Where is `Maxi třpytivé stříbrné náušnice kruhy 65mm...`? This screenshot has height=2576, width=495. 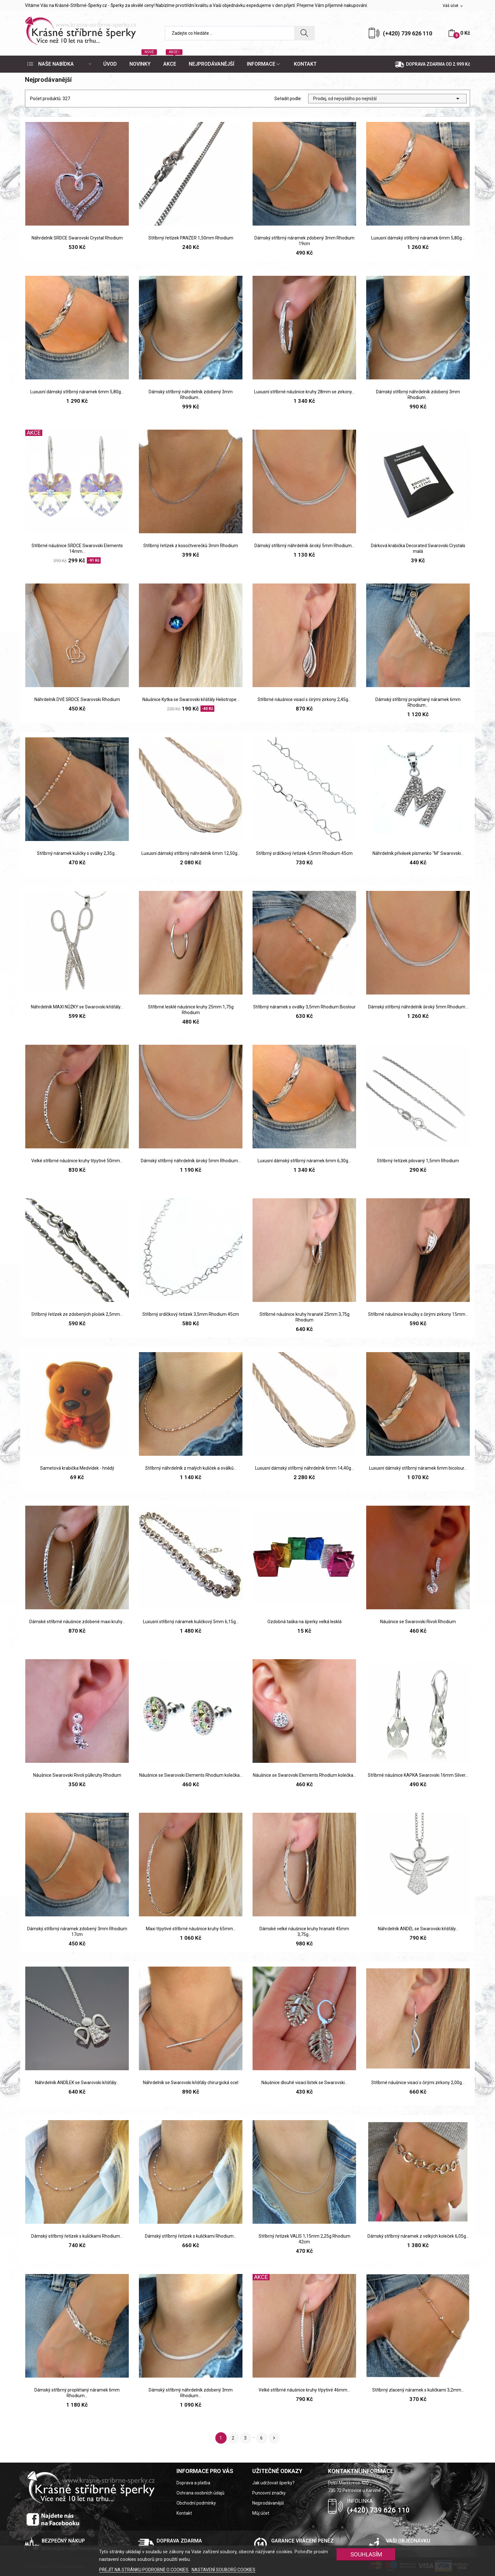 Maxi třpytivé stříbrné náušnice kruhy 65mm... is located at coordinates (191, 1928).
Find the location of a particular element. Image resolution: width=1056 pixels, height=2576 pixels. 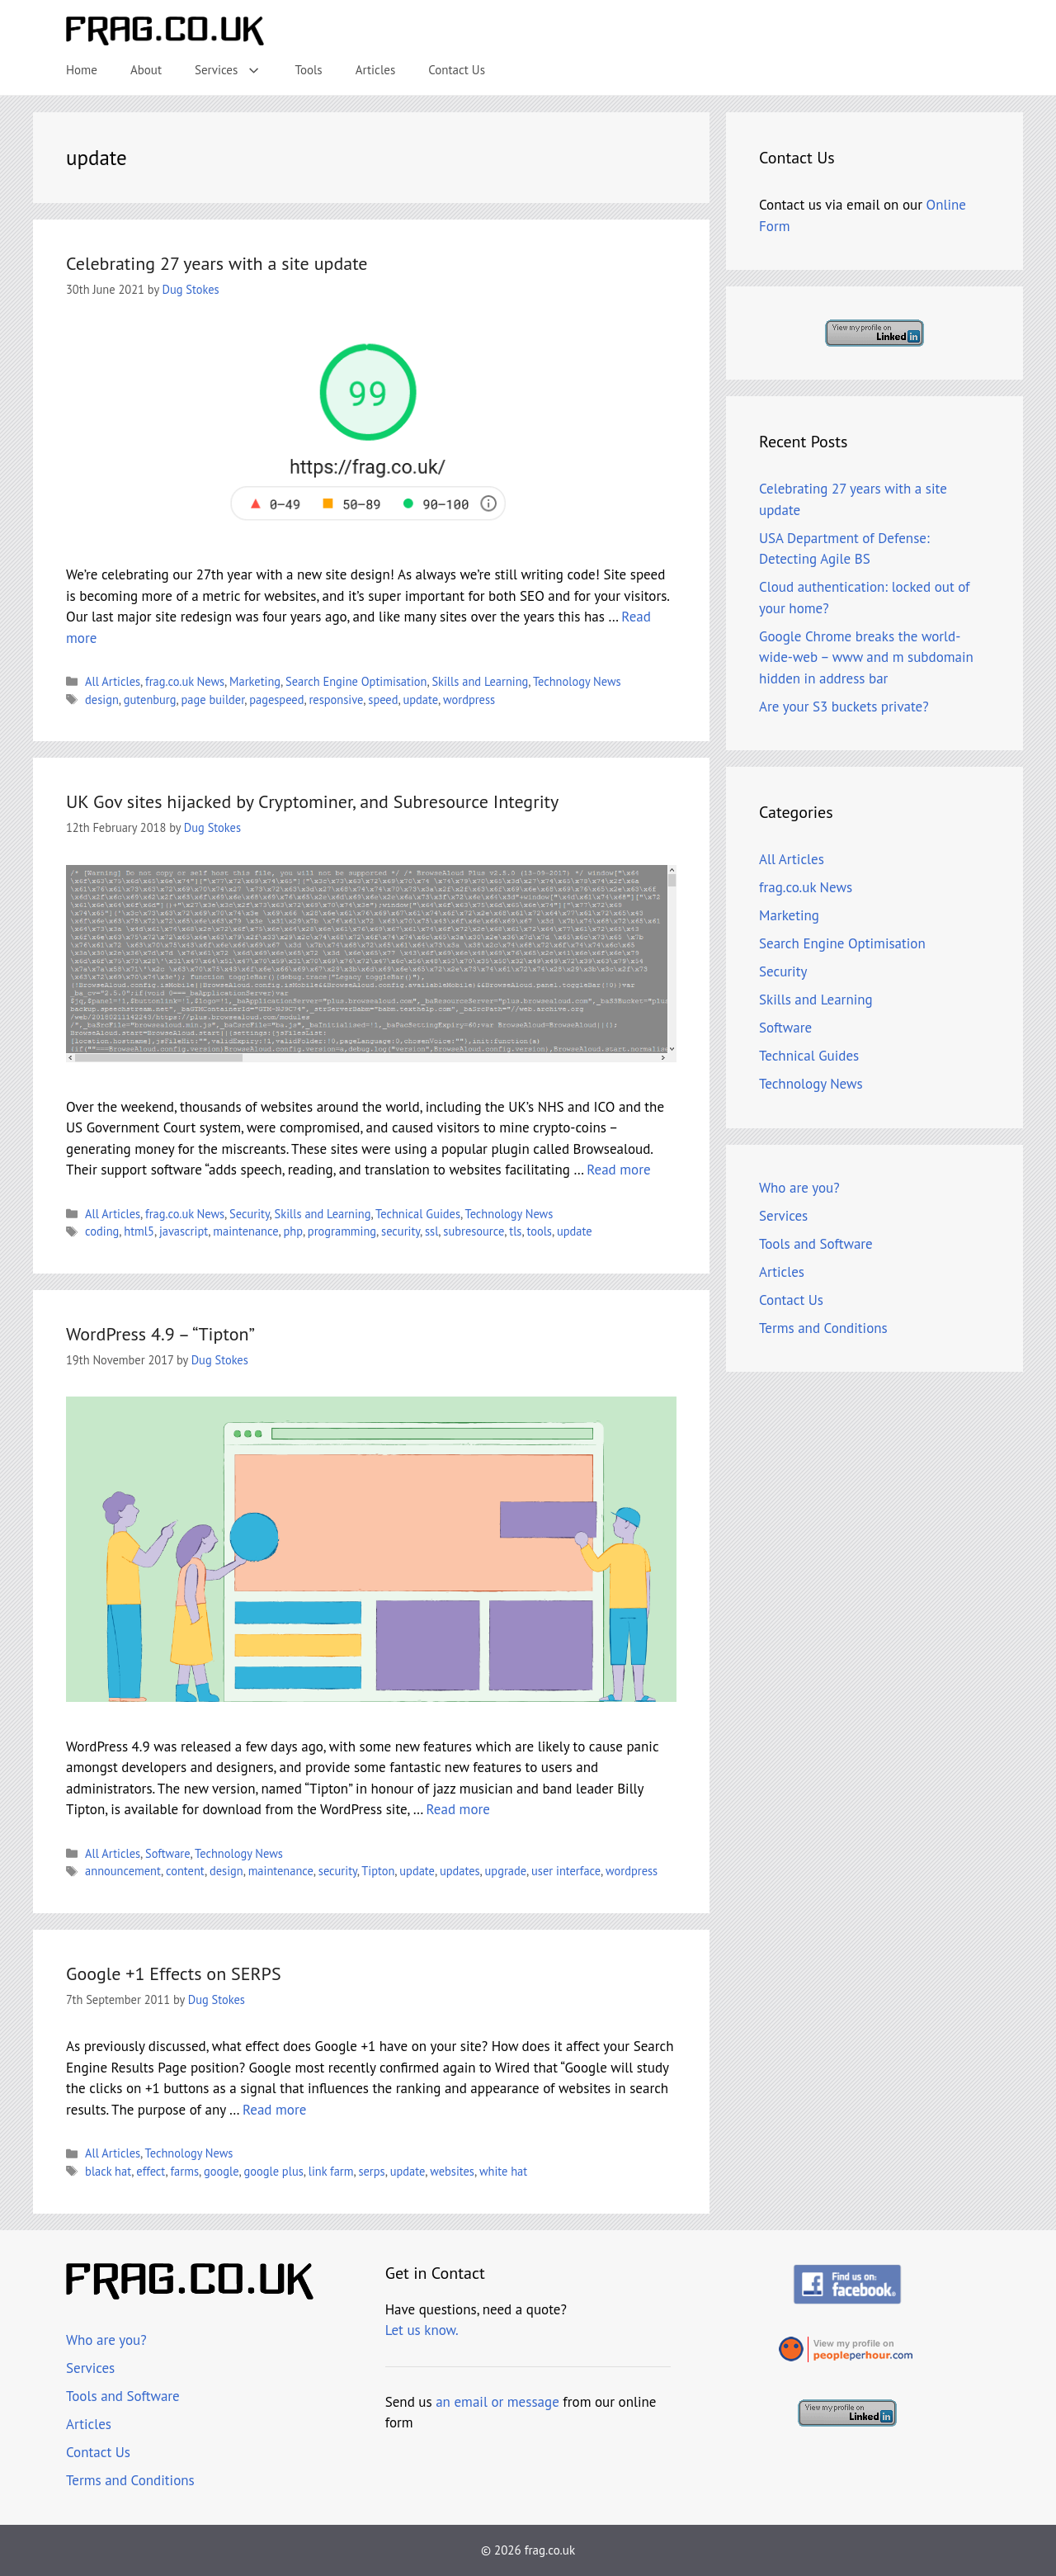

Celebrating 27 years with a site update is located at coordinates (217, 263).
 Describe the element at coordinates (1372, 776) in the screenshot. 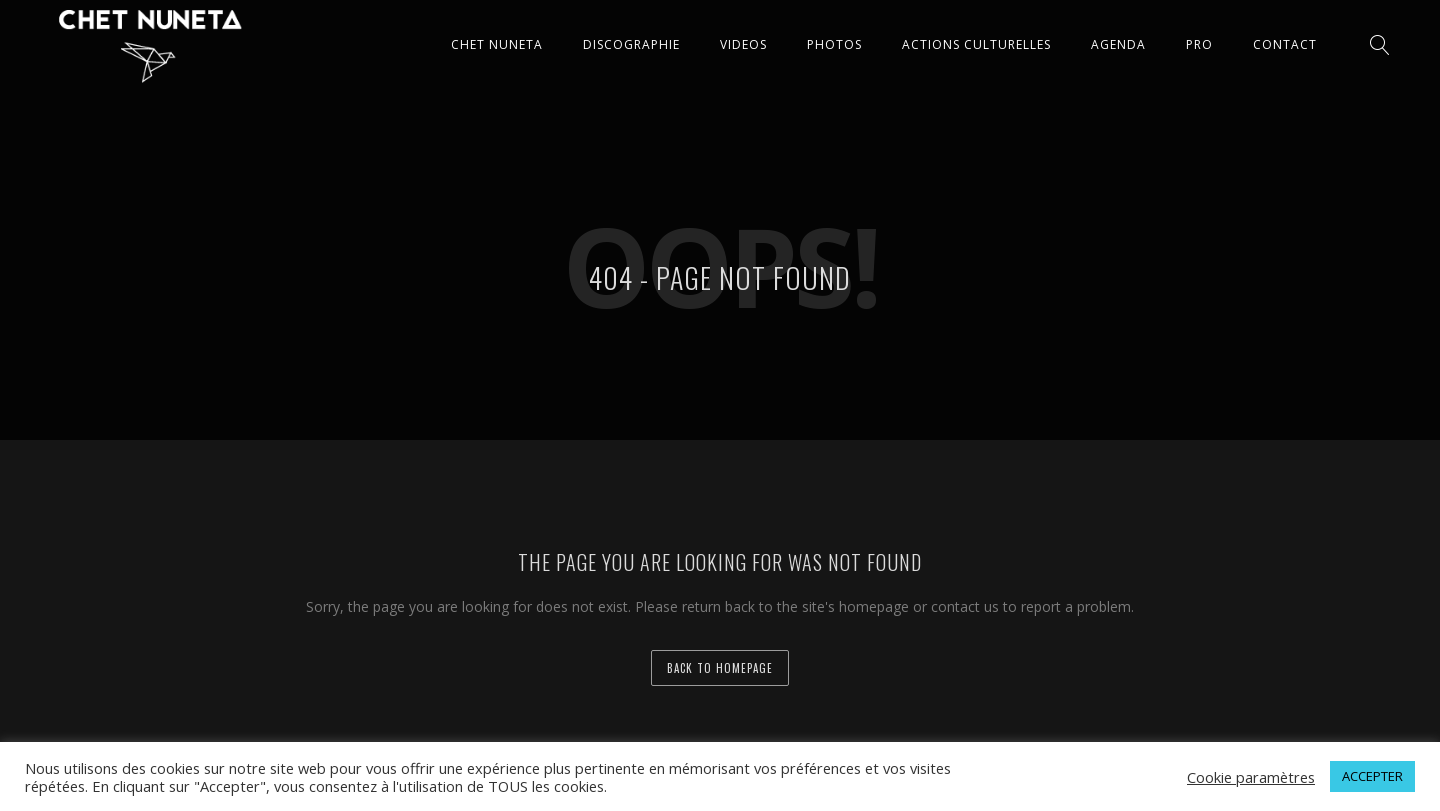

I see `ACCEPTER [button]` at that location.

- _Required work_
Begin at the line containing "Find the location" and write out every line to the end of the data exactly. Skip the pictures.

- _Answer box_
Find the location of a particular element. Image resolution: width=1056 pixels, height=2576 pixels. 

Celebrating 27 years with a site update is located at coordinates (217, 263).
 Describe the element at coordinates (1372, 776) in the screenshot. 

I see `ACCEPTER [button]` at that location.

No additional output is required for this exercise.